First Day of Retirement! 

So what does someone do on their first, official day of retirement after they’ve lived through a career of working for every cent they own and spent their life penny pinching to the point where they have copper under their fingernails.  Well, you go out and spend a ton of money!  A couple of months ago my wife Margaret and I had to depart with a dear friend.  This dear friend was our 2013 Nissan Altima which I used to call Columbus.  I gave the car the name of Columbus because when we drove it on vacations, I often felt a bit like Columbus.  He was an explorer who thought he was going somewhere by the longest route possible.  Landed in a place that wasn’t anywhere close to where he thought he was, and returned home proudly thinking he had visited some place that he actually hadn’t.  Yes, that kind of describes some of our past road trips.  But as far as our Nissan was concerned, Columbus had sailed its last voyage.

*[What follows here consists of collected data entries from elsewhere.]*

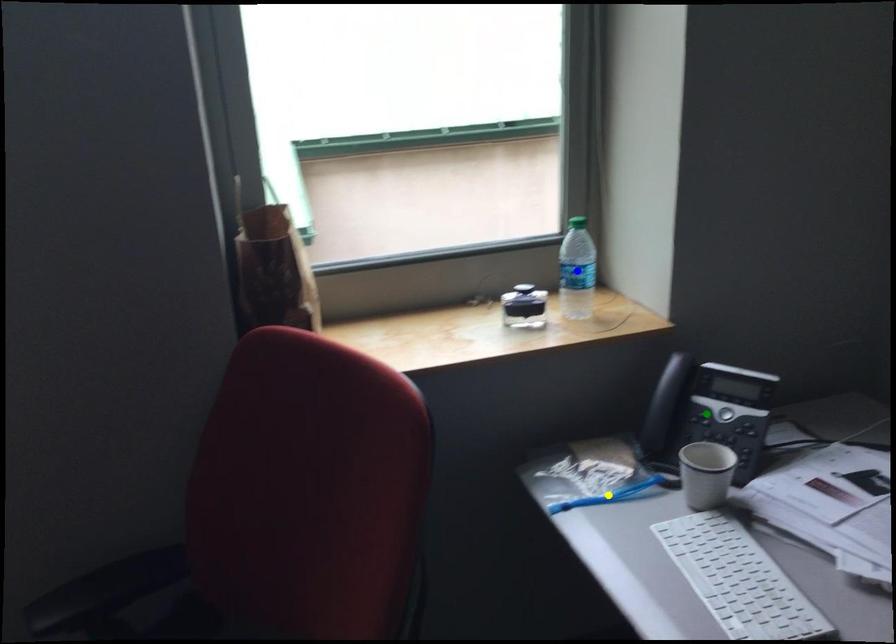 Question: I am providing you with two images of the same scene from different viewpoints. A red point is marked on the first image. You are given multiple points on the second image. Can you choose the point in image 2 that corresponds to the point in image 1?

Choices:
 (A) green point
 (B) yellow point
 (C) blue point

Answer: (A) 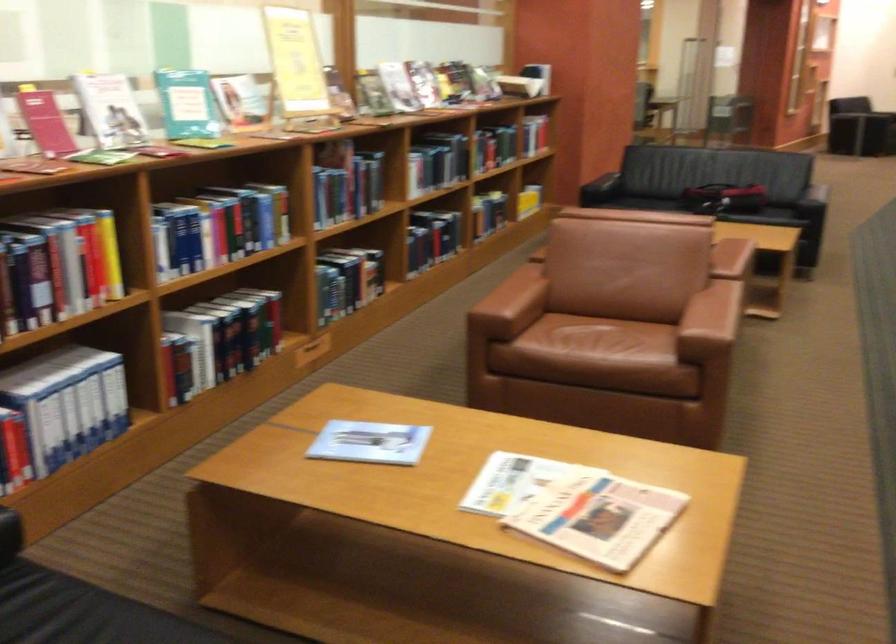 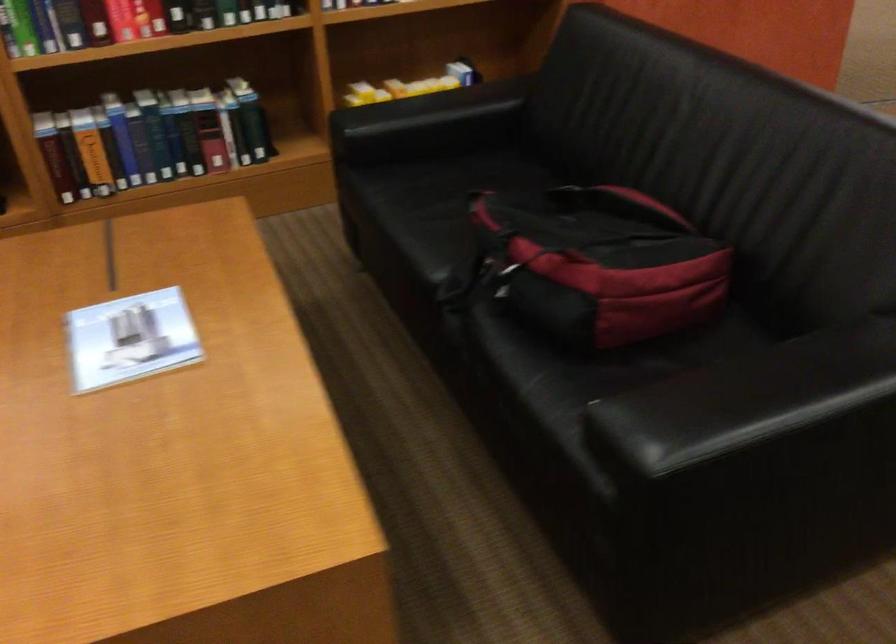 Find the pixel in the second image that matches [717,194] in the first image.

(495, 277) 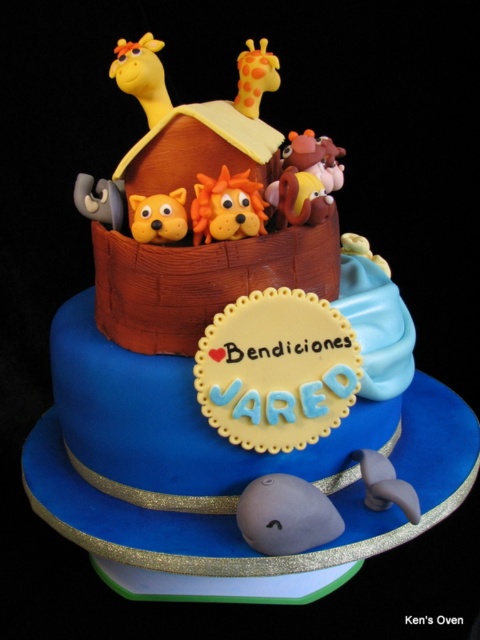 Between matte orange lion at center and matte orange giraffe at upper center, which one appears on the right side from the viewer's perspective?

Positioned to the right is matte orange giraffe at upper center.

Based on the photo, can you confirm if matte orange lion at center is smaller than matte orange giraffe at upper center?

Yes.

Does point (228, 177) lie in front of point (259, 48)?

Yes.

Where is `matte orange lion at center`? matte orange lion at center is located at coordinates (227, 208).

Does orange matte dog at center have a larger size compared to matte orange giraffe at upper center?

I’m a proud member of the old school when it comes to owning a vehicle which means, “Drive the blessed thing until the wheels fall off!”  And this is what we kind of did to Columbus.  After 280,000 miles the car’s transmission finally bit the dust, leaving me with the tough decision of shelling out $4,500 to fix a car that carried a book value of $4,300 or just junking the thing.  Okay, maybe not such a tough choice.  However, the real work came when we set out on the grueling task of finding a new car.

Unlike most folks, I had NEVER bought a new car.  I came from a family that lived by the rule of “everything is better after someone else has used it a bit.”  The last new vehicle my parents bought was a 1961 Apache Chevy truck that came with no air conditioner or stereo of any kind.  The only new car Margaret had ever purchased was a 1980 Camero right after she got her first job.  In fact, since I bought my first car (used Oldsmobile Cutlass Supreme) at the age of seventeen, I’ve only owned a whopping total of eight cars!  One of my former co-workers, a lady from the Philippines, went on a rant one day saying that she could only afford to buy a new car every TWO years and therefore wasn’t living the American dream!  Well, on my first day of retirement I was ready to go forth and grab the American dream!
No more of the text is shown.